Christmas in an Empty Space

Posted in Motivation.

          I turned the music up. Maybe the extra volume would supply me with the Christmas spirit I seemed to be lacking and jumpstart my enthusiasm for putting up decorations. Pausing in a roomful of opened boxes and tattered bags stuffed to the brim with memories, I waited for the music to work its magic. Nothing. I sat down and closed my eyes, giving myself full permission to halt the decorating process and, instead, simply invite my favorite Christmas music to infuse me with its exuberant energy.

           Still nothing. The music was graceful and uplifting and comfortably familiar, but it seemed to fill the room without filling me.  I continued on, dismantling my “everyday” decorations and replacing them with wreaths and stars and candles and trees and Santas and snowmen. I worked at a focused pace, detached from the usual joy this process brings me and motivated to finish only because a friend was coming over at 3:30 for a writing session. I needed to have all the boxes and bags put away before she arrived.  Just before 3:30 I made several hurried dashes up and down the stairs to my basement, daring myself to carry as much as I possibly could in each trip. My heart raced as I did. It was the most alive I’d felt all day.

          My friend called to say she was running late, so I took a moment to rest and enjoy the fruits of my labors. Except that I didn’t. Well, I did sit down to rest, but the enjoyment part didn’t come.  I looked around me. The decorations sat in their usual places, but they seemed disjointed and somehow awkward. They just didn’t seem to belong with each other, and they didn’t seem to belong in my home. And there were too many of them, all crowded together yet creating an odd sense of isolation. The sterile emptiness within me expanded. I wanted to take them all down, but didn’t have the energy.

           So I left them up, and as I write this I am surrounded on all sides by the beloved symbols of the Christmas season that normally fill me with warmth and gladness. In years past these spirited and sparkling decorations have mirrored my inner feelings of liveliness and joy during the holiday season. They have served as loving reminders of the abundant blessings in my life and my deep gratitude for those blessings. They are rich in color and texture, reflecting the rich, colorful and textured life I am living. 

           Except this year, the texture of my life has been woven with a lot of soft grays and velvety blacks. The vibrant reds, greens, silvers and golds of my holiday decorations seem a bit jarring and out of place. And the sheer number of decorations crowded into every nook and cranny is at odds with my deep need to create space – space to acknowledge loss, space to grieve, space to simply be.

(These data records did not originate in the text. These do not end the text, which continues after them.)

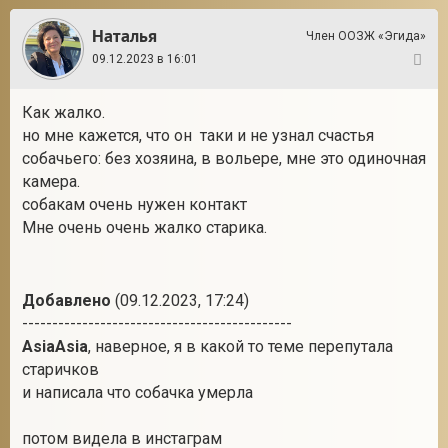
Наталья
Член ООЗЖ «Эгида»
09.12.2023 в 16:01
11
Как жалко.
но мне кажется, что он таки и не узнал счастья
собачьего: без хозяина, в вольере, мне это одиночная
камера.
собакам очень нужен контакт
Мне очень очень жалко старика.
Добавлено
(09.12.2023, 17:24)
---------------------------------------------
AsiaAsia
, наверное, я в какой то теме перепутала
старичков
и написала что собачка умерла
потом видела в инстаграм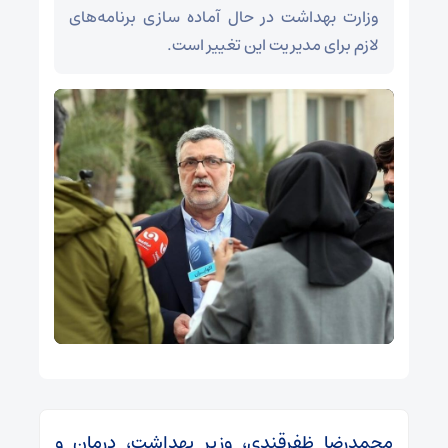
وزارت بهداشت در حال آماده‌ سازی برنامه‌های
لازم برای مدیریت این تغییر است.
محمدرضا ظفرقندی، وزیر بهداشت، درمان و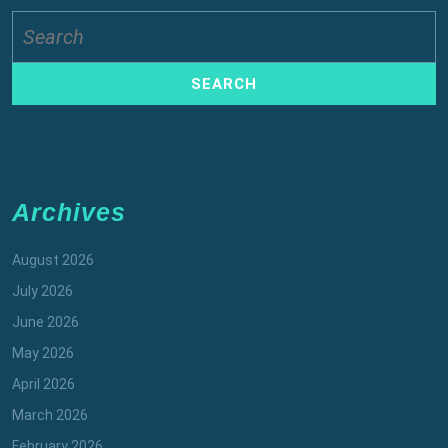
Search
for:
Archives
August 2026
July 2026
June 2026
May 2026
April 2026
March 2026
February 2026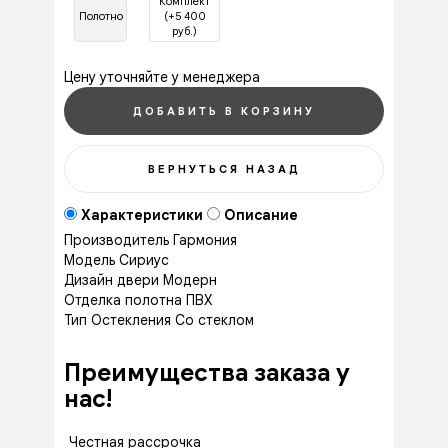
Комплект
Полотно
(+5 400
руб.)
Цену уточняйте у менеджера
Характеристики
Описание
Производитель
Гармония
Модель
Сириус
Дизайн двери
Модерн
Отделка полотна
ПВХ
Тип Остекления
Со стеклом
Преимущества заказа у
нас!
Честная рассрочка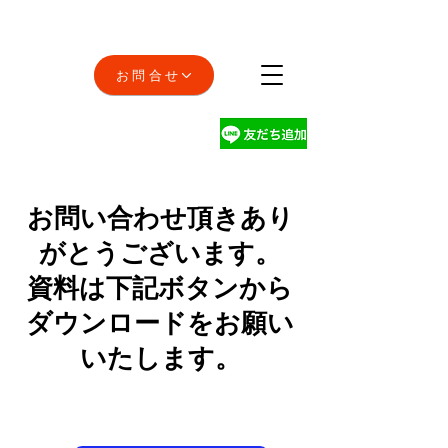
お問合せ
お問い合わせ頂きあり
がとうございます。
​資料は下記ボタンから
ダウンロードをお願い
いたします。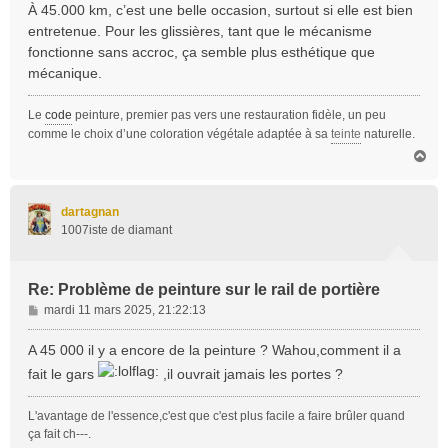
À 45.000 km, c’est une belle occasion, surtout si elle est bien
entretenue. Pour les glissières, tant que le mécanisme
fonctionne sans accroc, ça semble plus esthétique que
mécanique.
Le
code
peinture, premier pas vers une restauration fidèle, un peu
comme le choix d’une coloration végétale adaptée à sa
teinte
naturelle.
H
a
u
t
dartagnan
1007iste de diamant
Re: Problème de peinture sur le rail de portière
M
mardi 11 mars 2025, 21:22:13
e
s
A 45 000 il y a encore de la peinture ? Wahou,comment il a
s
fait le gars
,il ouvrait jamais les portes ?
a
g
L'avantage de l'essence,c'est que c'est plus facile a faire brûler quand
e
ça fait ch---.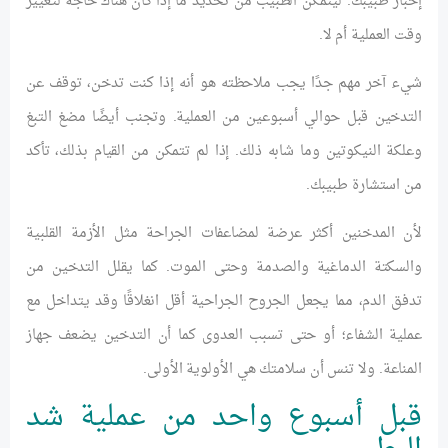
إخبار طبيبك. ليتمكن الطبيب من تحديد ما إذا كان هناك حاجة لتغيير
وقت العملية أم لا.
شيء آخر مهم جدًا يجب ملاحظته هو أنه إذا كنت تدخن، توقف عن
التدخين قبل حوالي أسبوعين من العملية. وتجنب أيضًا مضغ التبغ
وعلكة النيكوتين وما شابه ذلك. إذا لم تتمكن من القيام بذلك، تأكد
من استشارة طبيبك.
لأن المدخنين أكثر عرضة لمضاعفات الجراحة مثل الأزمة القلبية
والسكتة الدماغية والصدمة وحتى الموت. كما يقلل التدخين من
تدفق الدم، مما يجعل الجروح الجراحية أقل انغلاقًا وقد يتداخل مع
عملية الشفاء؛ أو حتى تسبب العدوى كما أن التدخين يضعف جهاز
المناعة. ولا تنس أن سلامتك هي الأولوية الأولى.
قبل أسبوع واحد من عملية شد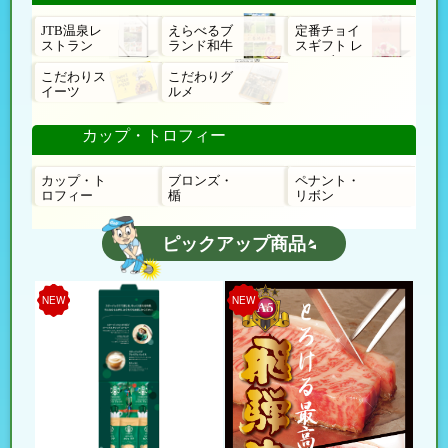
JTB温泉レ
えらべるブ
定番チョイ
ストラン
ランド和牛
スギフト レ
ローゼ
こだわりス
こだわりグ
イーツ
ルメ
カップ・トロフィー
カップ・ト
ブロンズ・
ペナント・
ロフィー
楯
リボン
ピックアップ商品
NEW
NEW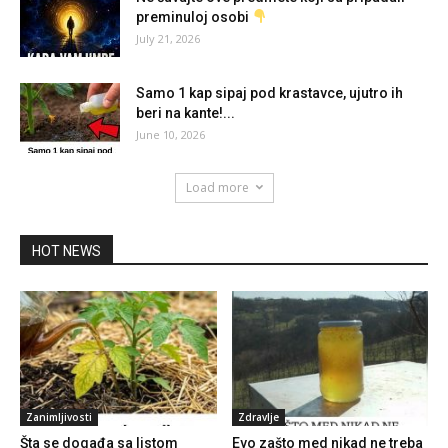
preminuloj osobi
July 21, 2026
Samo 1 kap sipaj pod krastavce, ujutro ih
beri na kante!...
June 10, 2026
Load more
HOT NEWS
Zanimljivosti
Zdravlje
Šta se događa sa listom
Evo zašto med nikad ne treba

           I have experienced a series of losses in my life this year and, while I have also experienced wonderful pleasures and incredible moments that can only be described as grace-filled, it is the feeling of loss that is closest to me now. Essential elements of life as I’ve known it have shifted or dissolved, leaving me unmoored and floating in the void. It isn’t really unpleasant here, I’m surprised and grateful to discover. There is sadness, to be sure, but there is so much more. In this space is pure potential, and from this space anything is possible.

           I have been in this place before. And one thing I’ve learned about being in the void is that you simply have to allow yourself to be here. It is not something to be avoided or expedited or analyzed or judged. It exists outside of time and cannot be measured in time. It is not a place we go after checking the requisite tasks off our to-do list, the way we might schedule time at a spa after a particularly hectic and demanding holiday season. The void is a state of being within us, a state of self acceptance so limitless and profound that absolutely no action is required. It is also a state of Not Knowing – with our rational mind - what might be next, and a deepening trust that our innermost wisdom will lead us step by step where we need to go. It is where beginnings and endings dissolve into formlessness, creating the fertile ground from which all new forms will emerge.

           The forms of holiday celebration I have known are, like the other elements of my life that have changed this year, shifting and dissolving. New forms have not yet emerged. I am asked only to acknowledge this, and to be kind to myself. Had I more readily and consciously surrendered to the gifts awaiting me in the void before this moment, I probably would not have chosen to put up my Christmas decorations. I would have chosen, instead, to be still. But now that the decorations are in place, they serve as a different kind of reminder for me this year. They remind me that the space I truly need is already and always within me. It is already and always within each of us. May we all be blessed with the wisdom and comfort of that inner space this holiday season.